Retype each entry below exactly. Do not carry any image over.

Data to process: Begin

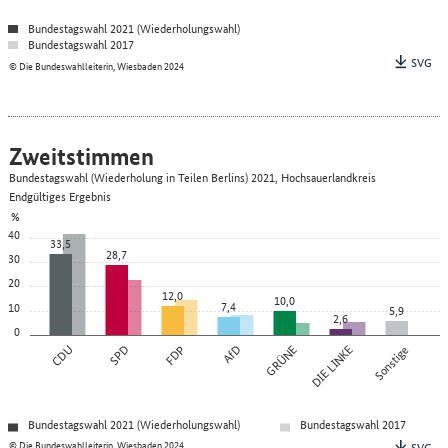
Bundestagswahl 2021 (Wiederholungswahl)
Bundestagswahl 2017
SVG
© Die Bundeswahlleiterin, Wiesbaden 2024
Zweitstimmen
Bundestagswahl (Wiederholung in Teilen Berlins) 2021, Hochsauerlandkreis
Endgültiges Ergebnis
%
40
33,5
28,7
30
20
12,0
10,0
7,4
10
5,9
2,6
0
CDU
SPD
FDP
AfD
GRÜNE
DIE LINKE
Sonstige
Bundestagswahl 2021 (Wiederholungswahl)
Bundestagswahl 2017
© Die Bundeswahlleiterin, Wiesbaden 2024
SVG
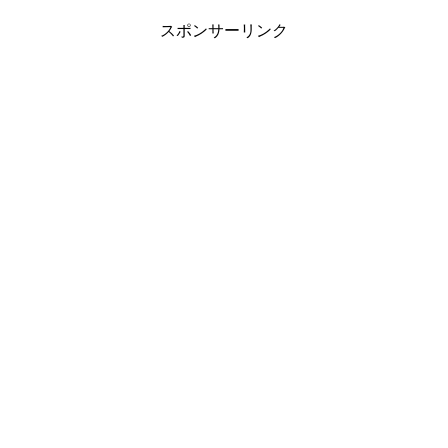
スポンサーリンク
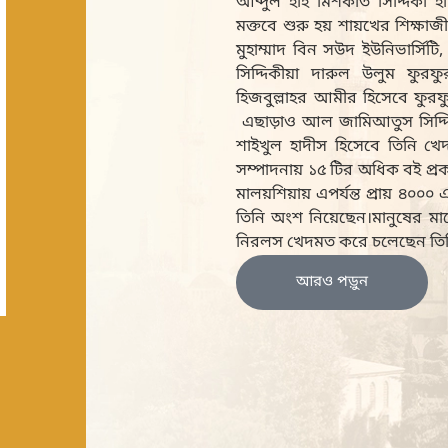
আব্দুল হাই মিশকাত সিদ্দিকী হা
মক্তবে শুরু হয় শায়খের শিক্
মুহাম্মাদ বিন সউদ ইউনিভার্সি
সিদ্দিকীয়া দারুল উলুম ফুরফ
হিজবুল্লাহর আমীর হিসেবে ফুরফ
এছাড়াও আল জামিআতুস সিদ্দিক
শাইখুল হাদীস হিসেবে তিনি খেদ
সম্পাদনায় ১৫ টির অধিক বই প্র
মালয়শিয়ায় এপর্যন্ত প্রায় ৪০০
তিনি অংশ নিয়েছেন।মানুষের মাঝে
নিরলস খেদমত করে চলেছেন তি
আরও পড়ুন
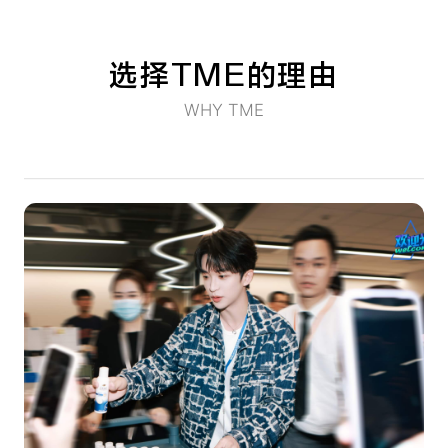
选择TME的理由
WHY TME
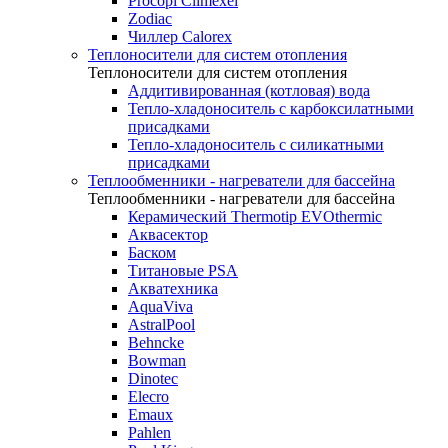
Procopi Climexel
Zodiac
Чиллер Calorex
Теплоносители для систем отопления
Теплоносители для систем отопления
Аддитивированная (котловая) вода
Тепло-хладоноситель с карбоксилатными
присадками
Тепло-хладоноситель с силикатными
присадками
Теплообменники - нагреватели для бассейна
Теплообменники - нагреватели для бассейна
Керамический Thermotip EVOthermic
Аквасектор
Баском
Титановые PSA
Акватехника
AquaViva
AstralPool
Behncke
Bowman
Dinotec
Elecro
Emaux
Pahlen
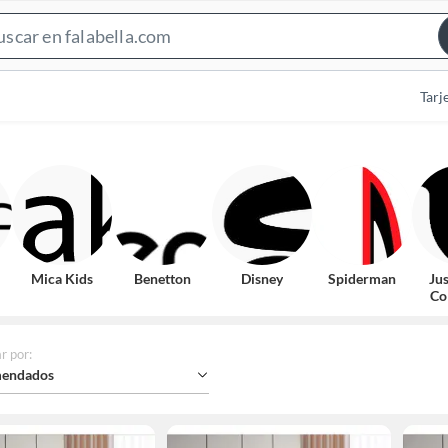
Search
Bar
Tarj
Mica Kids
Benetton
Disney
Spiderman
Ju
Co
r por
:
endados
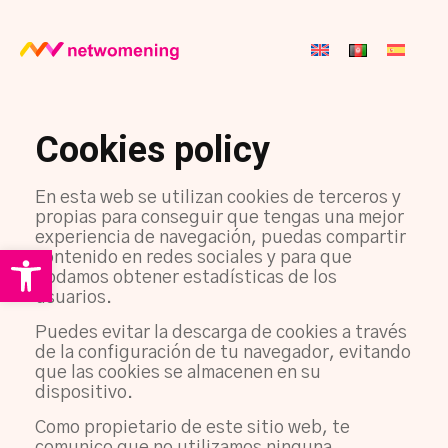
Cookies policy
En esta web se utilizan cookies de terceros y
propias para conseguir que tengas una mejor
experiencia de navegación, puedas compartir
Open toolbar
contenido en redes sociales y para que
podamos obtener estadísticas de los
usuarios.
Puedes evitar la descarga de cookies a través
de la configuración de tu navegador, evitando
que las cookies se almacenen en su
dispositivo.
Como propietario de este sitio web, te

Data to process: End

◆ **Exercise solution**:
Bundestagswahl 2021 (Wiederholungswahl)
Bundestagswahl 2017
SVG
© Die Bundeswahlleiterin, Wiesbaden 2024
Zweitstimmen
Bundestagswahl (Wiederholung in Teilen Berlins) 2021, Hochsauerlandkreis
Endgültiges Ergebnis
%
40
33,5
28,7
30
20
12,0
10,0
7,4
10
5,9
2,6
0
CDU
SPD
FDP
AfD
GRÜNE
DIE LINKE
Sonstige
Bundestagswahl 2021 (Wiederholungswahl)
Bundestagswahl 2017
© Die Bundeswahlleiterin, Wiesbaden 2024
SVG
スポンサーリンク
আব্দুল হাই মিশকাত সিদ্দিকী হা
মক্তবে শুরু হয় শায়খের শিক্
মুহাম্মাদ বিন সউদ ইউনিভার্সি
সিদ্দিকীয়া দারুল উলুম ফুরফ
হিজবুল্লাহর আমীর হিসেবে ফুরফ
এছাড়াও আল জামিআতুস সিদ্দিক
শাইখুল হাদীস হিসেবে তিনি খেদ
সম্পাদনায় ১৫ টির অধিক বই প্র
মালয়শিয়ায় এপর্যন্ত প্রায় ৪০০
তিনি অংশ নিয়েছেন।মানুষের মাঝে
নিরলস খেদমত করে চলেছেন তি
আরও পড়ুন
选择TME的理由
WHY TME
Procopi Climexel
Zodiac
Чиллер Calorex
Теплоносители для систем отопления
Теплоносители для систем отопления
Аддитивированная (котловая) вода
Тепло-хладоноситель с карбоксилатными
присадками
Тепло-хладоноситель с силикатными
присадками
Теплообменники - нагреватели для бассейна
Теплообменники - нагреватели для бассейна
Керамический Thermotip EVOthermic
Аквасектор
Баском
Титановые PSA
Акватехника
AquaViva
AstralPool
Behncke
Bowman
Dinotec
Elecro
Emaux
Pahlen
Search
Bar
Tarj
Mica Kids
Benetton
Disney
Spiderman
Ju
Co
r por
:
endados
Cookies policy
En esta web se utilizan cookies de terceros y
propias para conseguir que tengas una mejor
experiencia de navegación, puedas compartir
Open toolbar
contenido en redes sociales y para que
podamos obtener estadísticas de los
usuarios.
Puedes evitar la descarga de cookies a través
de la configuración de tu navegador, evitando
que las cookies se almacenen en su
dispositivo.
Como propietario de este sitio web, te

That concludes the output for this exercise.